Facebook Will See You Now. Social Media in Healthcare

If you are on social media sites like Facebook, Twitter or Pinterest (to name a few!) like I am, you might find you’re increasingly using social media to validate your assumptions, get intelligence from your friends and get answers to very specific questions. Instead of going to my local search engine and typing in my question about a particular medication – I ask my friends if anyone has any insight. Instead of randomly researching on the Internet for information on a doctor, I see what my friends have to say. Funny enough, before the Internet, that’s how we got advice. Our friends were our best source of information, and we trusted it implicitly because of that relationship.

Social media has bridged the gap between technology and humans. We are back to connecting with each other in meaningful ways, and healthcare is a great example of how that’s happening in real time. Additionally, sites such as PatientsLikeMe.com, which is a social media site dedicated to forming a community around diseases and health, are cropping up to serve more specific healthcare needs. I’m a migraine sufferer and the PatientsLikeMe portal offers all sorts of advice on new therapies, interesting ideas, polls on new approaches, and a community of fellow sufferers with which to commiserate. No more do I have to feel alone in my quest to kill my headaches. I now have a place to connect, research, communicate and learn.

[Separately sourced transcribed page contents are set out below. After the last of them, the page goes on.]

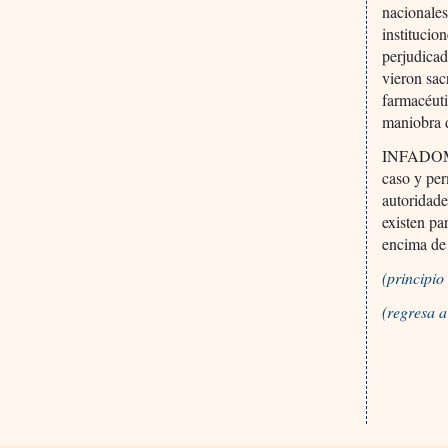
nacionales
institucio
perjudicad
vieron sac
farmacéut
maniobra d
INFADOMI n
caso y per
autoridade
existen pa
encima de 
(principi
(regresa 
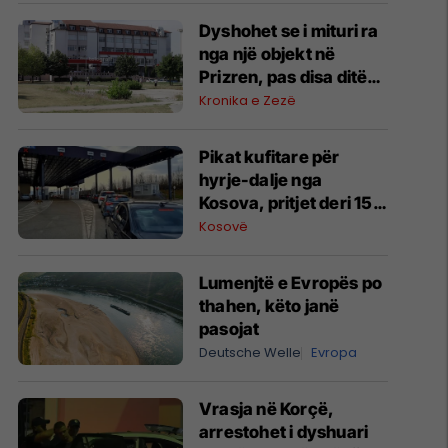
Dyshohet se i mituri ra
nga një objekt në
Prizren, pas disa ditësh
ndërroi jetë në QKUK
Kronika e Zezë
​Pikat kufitare për
hyrje-dalje nga
Kosova, pritjet deri 15
minuta
Kosovë
Lumenjtë e Evropës po
thahen, këto janë
pasojat
Deutsche Welle
Evropa
Vrasja në Korçë,
arrestohet i dyshuari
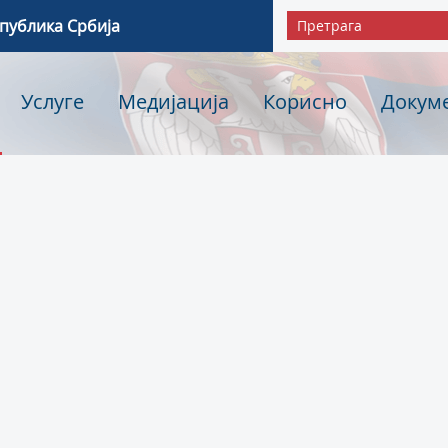
епублика Србија
Услуге
Медијација
Корисно
Докум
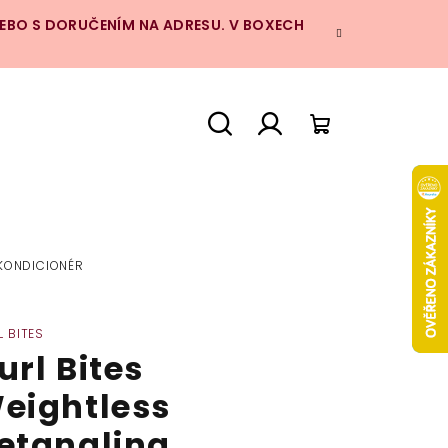
NEBO S DORUČENÍM NA ADRESU. V BOXECH
Hledat
Přihlášení
Nákupní
košík
 KONDICIONÉR
L BITES
url Bites
eightless
etangling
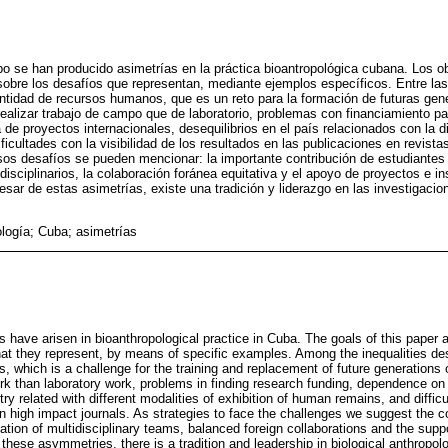
po se han producido asimetrías en la práctica bioantropológica cubana. Los ob
ar sobre los desafíos que representan, mediante ejemplos específicos. Entre l
antidad de recursos humanos, que es un reto para la formación de futuras gen
ealizar trabajo de campo que de laboratorio, problemas con financiamiento p
de proyectos internacionales, desequilibrios en el país relacionados con la d
cultades con la visibilidad de los resultados en las publicaciones en revist
esos desafíos se pueden mencionar: la importante contribución de estudiantes 
isciplinarios, la colaboración foránea equitativa y el apoyo de proyectos e in
sar de estas asimetrías, existe una tradición y liderazgo en las investigacio
ología; Cuba; asimetrías
 have arisen in bioanthropological practice in Cuba. The goals of this paper a
hat they represent, by means of specific examples. Among the inequalities des
which is a challenge for the training and replacement of future generations o
work than laboratory work, problems in finding research funding, dependence on 
try related with different modalities of exhibition of human remains, and difficult
 in high impact journals. As strategies to face the challenges we suggest the co
ation of multidisciplinary teams, balanced foreign collaborations and the suppor
of these asymmetries, there is a tradition and leadership in biological anthropol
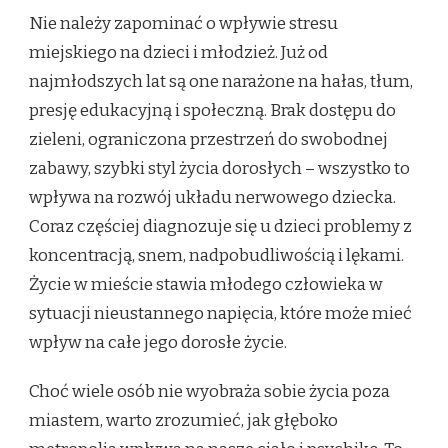
Nie należy zapominać o wpływie stresu
miejskiego na dzieci i młodzież. Już od
najmłodszych lat są one narażone na hałas, tłum,
presję edukacyjną i społeczną. Brak dostępu do
zieleni, ograniczona przestrzeń do swobodnej
zabawy, szybki styl życia dorosłych – wszystko to
wpływa na rozwój układu nerwowego dziecka.
Coraz częściej diagnozuje się u dzieci problemy z
koncentracją, snem, nadpobudliwością i lękami.
Życie w mieście stawia młodego człowieka w
sytuacji nieustannego napięcia, które może mieć
wpływ na całe jego dorosłe życie.
Choć wiele osób nie wyobraża sobie życia poza
miastem, warto zrozumieć, jak głęboko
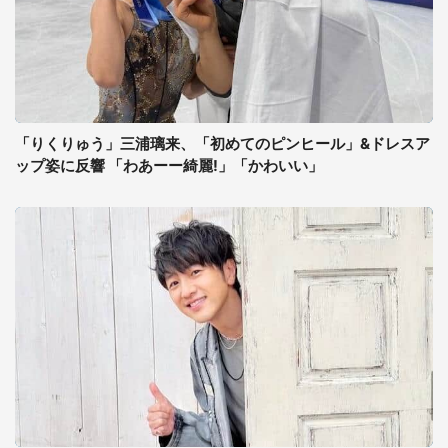
「りくりゅう」三浦璃来、「初めてのピンヒール」&ドレスア
ップ姿に反響 「わあーー綺麗!」「かわいい」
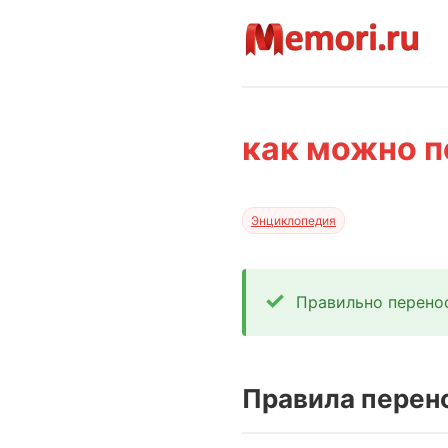
как можно п
Энциклопедия
Правильно перенос
Правила перен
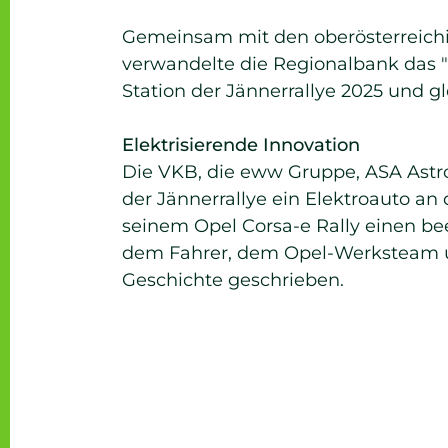
Gemeinsam mit den oberösterreich
verwandelte die Regionalbank das "G
Station der Jännerrallye 2025 und gl
Elektrisierende Innovation
Die VKB, die eww Gruppe, ASA Astro
der Jännerrallye ein Elektroauto an
seinem Opel Corsa-e Rally einen be
dem Fahrer, dem Opel-Werksteam un
Geschichte geschrieben.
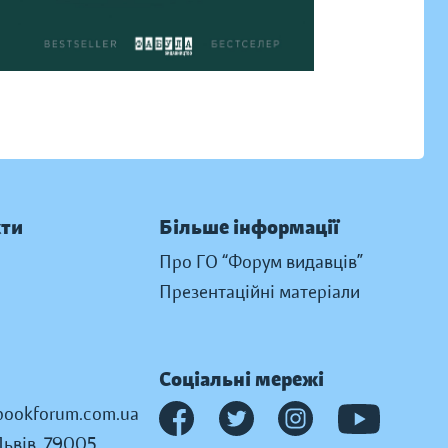
кти
Більше інформації
Про ГО “Форум видавців”
Презентаційні матеріали
Соціальні мережі
ookforum.com.ua
Львів, 79005,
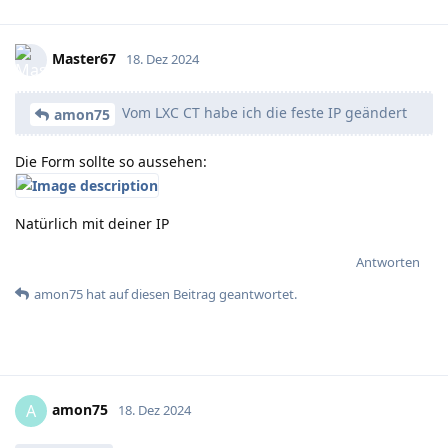
Master67
18. Dez 2024
Vom LXC CT habe ich die feste IP geändert
amon75
Die Form sollte so aussehen:
Natürlich mit deiner IP
Antworten
amon75
hat
auf diesen Beitrag geantwortet.
amon75
A
18. Dez 2024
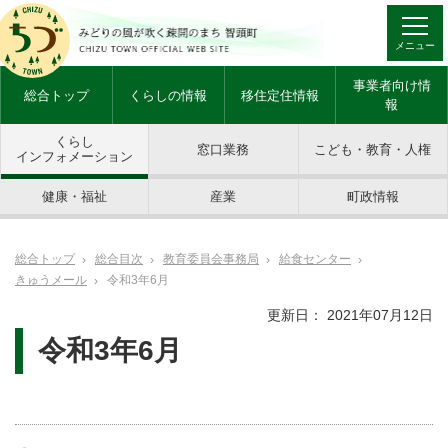
メニュー
事業者向け情
総合トップ
くらしの情報
移住定住情報
報
くらし
窓口業務
こども・教育・人権
インフォメーション
健康・福祉
産業
町政情報
総合トップ
総合目次
教育委員会事務局
給食センター
きゅうメール
令和3年6月
更新日： 2021年07月12日
令和3年6月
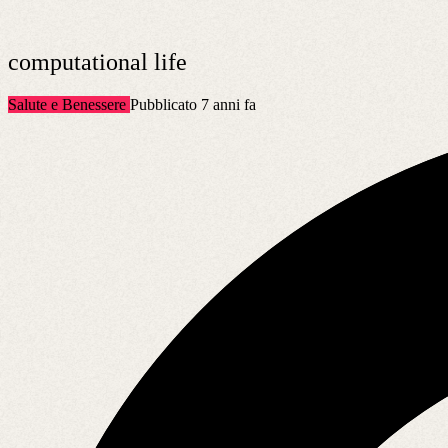
computational life
Salute e Benessere
Pubblicato 7 anni fa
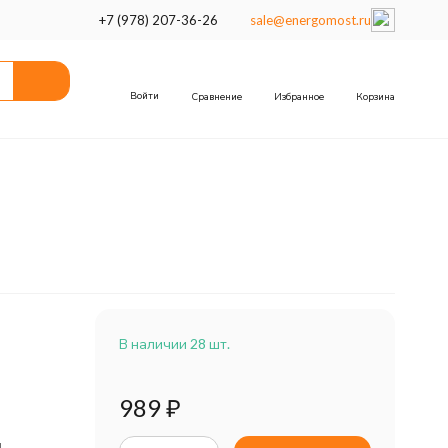
+7 (978) 207-36-26
sale@energomost.ru
Войти
Сравнение
Избранное
Корзина
В наличии 28 шт.
989
₽
н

Doctors are also weighing in on social media, realizing that its not just a marketing tool. Having a Facebook page for your practice does more than market your healthcare team. It allows the organization to truly connect with patients, be more responsive to patient questions, provide overall better care, and leverage the connection for insights and research.  According to CDW Healthcare, 87% of physicians between the ages of 26-55 use social media. That’s a massive shift, and the significance will start to play out more and more as doctors realize that social media is the missing link in improved patient care.

Clever medical practices will also start to understand that social media can be an integral part of the onsite patient dialog. Connecting to the right communities, exposing patients to portals that offer insight and a community in which to connect will improve the patient experience and educate in ways the doctor can’t do in a 15-minute appointment. Social media can become the ongoing avenue for healthcare providers to provide a more meaningful and successful way of helping patients.

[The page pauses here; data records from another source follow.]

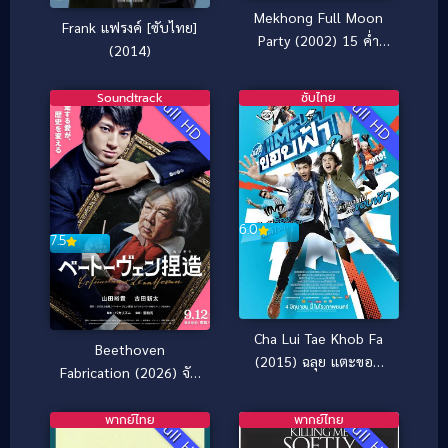
Mekhong Full Moon
Frank แฟรงค์ [ซับไทย]
Party (2002) 15 ค่ํา
(2014)
เดือน 11
Soundtrack
ซับไทย
Full HD
Full HD
6.0
7.5
Cha Lui Tae Khob Fa
Beethoven
(2015) ฉลุย แตะขอบ
Fabrication (2026) จับ
ฟ้า
ไต๋เบโธเฟน
พากย์ไทย
พากย์ไทย
Full HD
Full HD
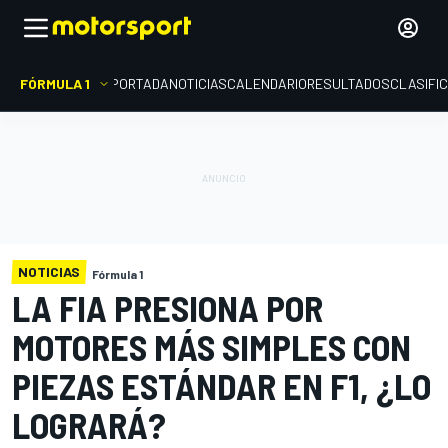
FÓRMULA 1
PORTADA
NOTICIAS
CALENDARIO
RESULTADOS
CLASIFI
NOTICIAS
Fórmula 1
LA FIA PRESIONA POR
MOTORES MÁS SIMPLES CON
PIEZAS ESTÁNDAR EN F1, ¿LO
LOGRARÁ?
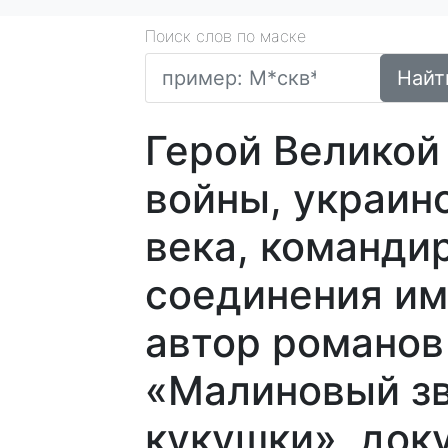
Поиск слов по маске
Найт
Герой Великой
войны, украин
века, команди
соединения им
автор романов
«Малиновый зв
кукушки», док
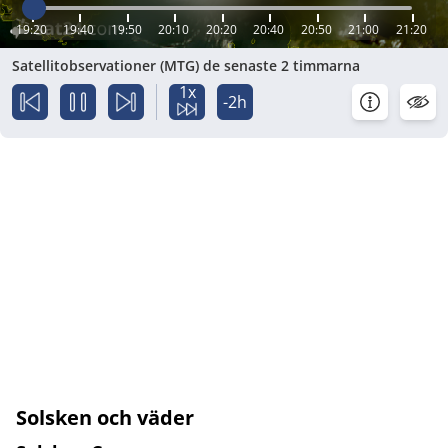
19:20
19:40
19:50
20:10
20:20
20:40
20:50
21:00
21:20
Satellitobservationer (MTG) de senaste 2 timmarna
1x
-2h
Solsken och väder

There is a hyper focus on technology in the healthcare field these days. Physicians are looking to deploy EHR systems, ICD-10 tools, scheduling systems, and the list goes on. All of these tools can help healthcare providers be more effective at their jobs. Adding social media to the list as a strategic tool for improving patient care is a tactic that I predict savvy healthcare providers will deploy in the near future, if not today.


  1. Reblogged this on Eclectic Pursuits.

    Liked by 1 person

  2. leslie dykeman says:

    This will not be a way I will be maintaining a relationship with my health care provider(s). If these means help practicioners be more effective at their jobs, with all that time savings maybe they can spend a little more than 15 minutes with their patients. (provided they actually LOOK at the patient and not have their face in their portable device.


  3. Social media also has the (possible) negative (depending on your perspective) impact in that word of mouth can spread like wildfire. If I go to “Dr. X” and s/he mis-diagnoses a simple thing like the flu, it shortly gets around the internet community I spend time in. It has the potential to keep other patients from ever visiting that doctor. On the one hand, I might be a raving lunatic, upset that of all the patients in the world, my doctor be perfect and his/her 1 mis-diagnosis is a death-nell. On the other hand, I’m only one voice. Is my voice valid? There is an old adage in consumer reviews (for things like electronics) – that if EVERY review is five stars, then it smells like someone is posting fake reviews because at least one person should complain or provide a negative comment because odds are you can’t make a product meet everyone’s needs every time. Or, is a lack of negative posts an indication that since no one has anything bad to say, they are just not saying it? (What was it momma always said – if you ain’t got nothing good to say, don’t say nothing at all…..) Again, common sense has to rule. If it smells like a rat, it probably is. But in the world of medicine, one missed diagnosis can be deadly. So the stakes are higher. I’m just saying we all talk to our friends – we still have to use a little common sense. In person, we can read intent or ask. We can’t read intent in cyberspace. // Nothing’s ever as good or as bad as we think it is when we first see it in cyberspace. // Never believe everything you read about, but always read about what you believe in.